When is an interest only mortgage an option?
Some families begin with a “starter” house, then trade up to a larger, more expensive home as their income level rises. The process of trading up carries high associated costs, like those for transactions and moving.
These costs can be avoided by going directly to the larger house now. This will cause a short term cash flow strain, but considering an interest only jumbo mortgage might make it more manageable. The involved risk is that the expected higher income doesn’t materialize.
Another possibility is to invest the principal portion of the payments and take the interest income. In order for this to be effective, however, the interest gained needs to exceed the rate paid on the loan.

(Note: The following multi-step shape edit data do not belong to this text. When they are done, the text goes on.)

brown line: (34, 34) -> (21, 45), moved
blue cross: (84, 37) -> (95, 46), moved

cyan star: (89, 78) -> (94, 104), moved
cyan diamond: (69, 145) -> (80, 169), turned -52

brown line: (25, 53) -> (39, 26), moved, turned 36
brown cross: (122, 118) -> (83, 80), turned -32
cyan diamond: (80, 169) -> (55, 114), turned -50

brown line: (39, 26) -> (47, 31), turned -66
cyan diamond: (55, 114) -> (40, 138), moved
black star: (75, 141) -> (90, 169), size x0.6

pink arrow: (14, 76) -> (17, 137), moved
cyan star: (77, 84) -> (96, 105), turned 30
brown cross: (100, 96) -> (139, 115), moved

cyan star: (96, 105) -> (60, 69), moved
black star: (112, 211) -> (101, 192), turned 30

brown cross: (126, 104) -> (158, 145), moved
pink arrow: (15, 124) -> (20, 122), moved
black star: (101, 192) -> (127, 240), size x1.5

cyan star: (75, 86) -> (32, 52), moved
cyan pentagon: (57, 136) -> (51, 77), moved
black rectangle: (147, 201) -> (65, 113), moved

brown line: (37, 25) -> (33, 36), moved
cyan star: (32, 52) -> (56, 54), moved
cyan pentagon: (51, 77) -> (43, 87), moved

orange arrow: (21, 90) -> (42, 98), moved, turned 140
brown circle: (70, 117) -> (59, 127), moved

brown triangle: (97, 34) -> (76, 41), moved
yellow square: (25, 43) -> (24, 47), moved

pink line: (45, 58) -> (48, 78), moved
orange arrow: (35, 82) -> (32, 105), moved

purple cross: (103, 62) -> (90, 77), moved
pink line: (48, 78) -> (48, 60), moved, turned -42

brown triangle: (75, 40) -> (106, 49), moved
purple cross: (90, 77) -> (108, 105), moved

Interest only jumbo mortgages can also allow you to procure a larger loan, therefore able to buy more house. Again, this would be based on an expected rise in income somewhere along the line. The interest only mortgage offers the lower payments you require. So you can invest, as described above, and move towards your goal of home ownership.
What Hazards Should You Watch Out For?
There are deceptions about purported desirable features of interest only mortgages that don’t actually exist.
- Deception 1: An interest only mortgage has a lower rate.
- Deception 2: An interest only mortgage does not require mortgage insurance.
- Deception 3: On ARMs with an interest only option, the rate quoted is fixed for the interest only term.
- Deception 4: Amortizing an interest-only loan is less costly.